Definitivamente, o Brasil precisa de terapia.
Sociedades quem vivem tentando “tapar o sol com a peneira” constroem países que não evoluem. Pior ainda, com a ascensão das inteligências artificiais, uma tecnologia sem volta e cada vez mais impositiva, uma população sem senso crítico ficará sujeita a ser dominada por aqueles que usam essas tecnologias para enganar as pessoas.
É exatamente o que temos visto, não?
Um país que não lê, que não valoriza seus professores e que mal tem bibliotecas públicas é um país escravizado por fake news, dependente do que um punhado de pessoas diz ser “do bem”, ou “ético e moral”, segundo conceitos deturpados que garantem poder e domínio à esses líderes.
Muitas pessoas comemoraram o fato do livro ter sido censurado porque isso fez as vendas da obra crescerem quase 1400%. Alguns disseram que “censuram, mas o povo vai ler”. Pois bem, que povo?

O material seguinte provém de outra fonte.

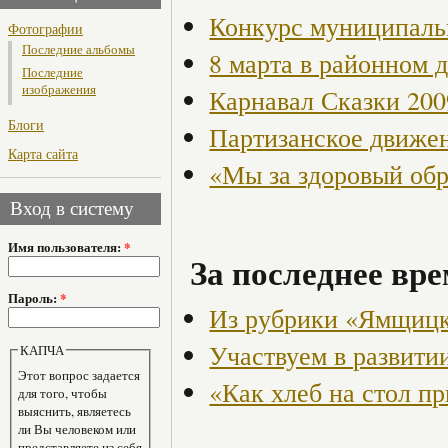
Конкурс муниципаль
Фотографии
Последние альбомы
8 марта в районном 
Последние
изображения
Карнавал Сказки 200
Блоги
Партизанское движен
Карта сайта
«Мы за здоровый об
Вход в систему
Имя пользователя:
*
За последнее вре
Пароль:
*
Из рубрики «Ямщицк
Участвуем в развити
КАПЧА
Этот вопрос задается
«Как хлеб на стол п
для того, чтобы
выяснить, являетесь
ли Вы человеком или
представляете из себя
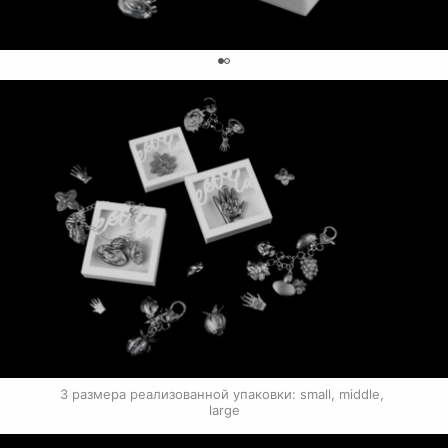
0
3 размера реализованной упаковки: small, middle, 
large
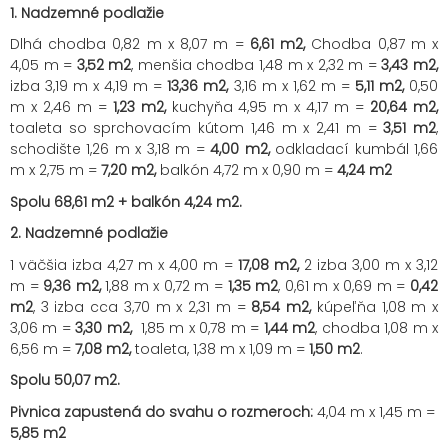
1. Nadzemné podlažie
Dlhá chodba 0,82 m x 8,07 m =
6,61 m2,
Chodba 0,87 m x
4,05 m =
3,52 m2
, menšia chodba 1,48 m x 2,32 m =
3,43 m2,
izba 3,19 m x 4,19 m =
13,36 m2,
3,16 m x 1,62 m =
5,11 m2,
0,50
m x 2,46 m =
1,23 m2,
kuchyňa 4,95 m x 4,17 m =
20,64 m2,
toaleta so sprchovacím kútom 1,46 m x 2,41 m =
3,51 m2
,
schodište 1,26 m x 3,18 m =
4,00 m2,
odkladací kumbál 1,66
m x 2,75 m =
7,20 m2,
balkón 4,72 m x 0,90 m =
4,24 m2
Spolu 68,61 m2 + balkón 4,24 m2.
2. Nadzemné podlažie
1 väčšia izba 4,27 m x 4,00 m =
17,08 m2,
2 izba 3,00 m x 3,12
m =
9,36 m2,
1,88 m x 0,72 m =
1,35 m2
, 0,61 m x 0,69 m =
0,42
m2
, 3 izba cca 3,70 m x 2,31 m =
8,54 m2,
kúpeľňa 1,08 m x
3,06 m =
3,30 m2,
1,85 m x 0,78 m =
1,44 m2
, chodba 1,08 m x
6,56 m =
7,08 m2,
toaleta, 1,38 m x 1,09 m =
1,50 m2
.
Spolu 50,07 m2.
Pivnica zapustená do svahu o rozmeroch:
4,04 m x 1,45 m =
5,85 m2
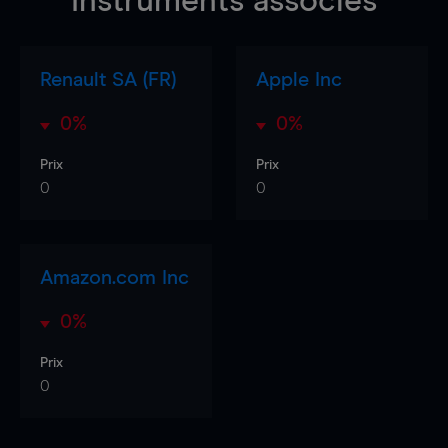
Instruments associés
Renault SA (FR)
Apple Inc
0%
0%
Prix
Prix
0
0
Amazon.com Inc
0%
Prix
0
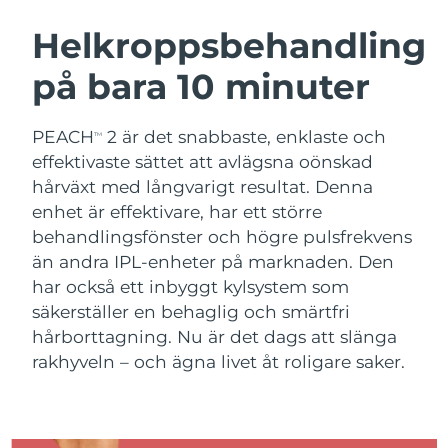
SVENSK SKÖNHETSRUTIN
Österrike
Förväntad leverans
8/11/26
Helkroppsbehandling
på bara 10 minuter
Bahrain
Förväntad leverans
8/12/26
Ansiktsrengöring
Ansiktslyft
Belgien
Förväntad leverans
8/11/26
PEACH
2 är det snabbaste, enklaste och
TM
LUNA™ 4-paket
BEAR™ 2-paket
effektivaste sättet att avlägsna oönskad
Bermuda
Förväntad leverans
8/17/26
Anti-aging massage
Microcurrent toning
hårväxt med långvarigt resultat. Denna
enhet är effektivare, har ett större
Bosnien och
Förväntad leverans
8/14/26
behandlingsfönster och högre pulsfrekvens
Återfuktning
Munvård
Hercegovina
LUNA™ 4 Plus
BEAR™ 2 go
än andra IPL-enheter på marknaden. Den
UFO™ 3-paket
issa™ 4
Massage, LED heating
Microcurrent toning on-the-go
har också ett inbyggt kylsystem som
Brunei
Förväntad leverans
8/16/26
FAQ™ ANTI-AGING-BEHANDLING
Deep facial hydration
Hybrid silicone sonic toothbrush
säkerställer en behaglig och smärtfri
Bulgarien
hårborttagning. Nu är det dags att slänga
Förväntad leverans
8/11/26
NEW
LUNA™ 4 Men
BEAR™ 2 eyes & lips
rakhyveln – och ägna livet åt roligare saker.
UFO™ 3 LED
issa™ 4 plus
Kanada
For men, anti-aging massage
Microcurrent line smoothing device
Förväntad leverans
8/15/26
Near-infrared and red light therapy
Smart hybrid silicone sonic toothbrush
device
Anti-aging
LED-behandlingar
Chile
Förväntad leverans
8/15/26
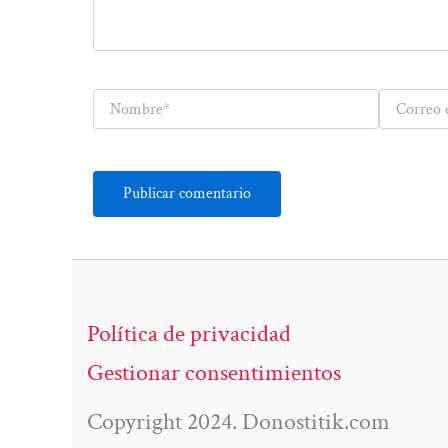
Nombre*
Correo
electrónico*
Política de privacidad
Gestionar consentimientos
Copyright 2024. Donostitik.com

A maior parte da população não terá acesso a esse livro. Não apenas por essa censura direta, estúpida, covarde, mas também por uma espécie de “censura elitista velada”. Afinal, quem tem acesso à livros no Brasil, quem têm condições de adquirir uma obra de R$40, não é a mulher que está lá na favela tendo que criar 6 filhos sozinha e ainda lidando com enchente e falta de um banheiro.
Eu nunca esqueci de quando fui repórter da Rádio Universidade aqui em São Luís. Um dia, fui fazer uma reportagem em um dos lugares mais pobres da capital maranhense, a Vila Jumento, um emaranhado de palafitas imerso na sujeira. Após entrevistar uma das moradoras, eu fiquei conversando com aquela senhora. Papo vai, papo vem, ela me perguntou por que eu tinha feito Jornalismo. Eu disse que gostava muito de escrever, já havia publicado livros, e queria melhorar, ter mais técnica, aprender mais. Foi aí que ela disse o que nunca esqueci:
— Meus filhos nunca vão ler um livro teu. — Eu perguntei o porquê. — Porque eu tenho que escolher entre comprar um caderno pra eles ou comprar um pacote de macarrão. Quem tá chorando com o bucho vazio não tem tempo de ler.
Aquilo foi um tapa na cara que ainda ressoa quase 15 anos depois. Essa frase, naquela casa, imerso na brutalidade do mundo, aquilo me educou. “O Avesso da Pele” é sobre aquela senhora. E é exatamente essa educação, por mais impactante que seja, que os pais e educadores “de bem” estão afastando de “nossas criancinhas inocentes”, afinal, elas não podem ficar traumatizadas, por favor!
Vamos criar bolhas. Se meus filhos não vêm, então, não existe. Simples assim. Façamos uma nova dancinha.
Enquanto os pais brigam por causa de “O Avesso da Pele” e seus filhos-bibelôs sorriem para as câmeras na tentativa de dialogar com estranhos porque a família está na sala imersa em outro mundo, incapaz de dialogar com os pequenos, Pedros, Henriques e Marthas nascem, sobrevivem e morrem sem ninguém ver.
O Brasil precisa ser virado do avesso.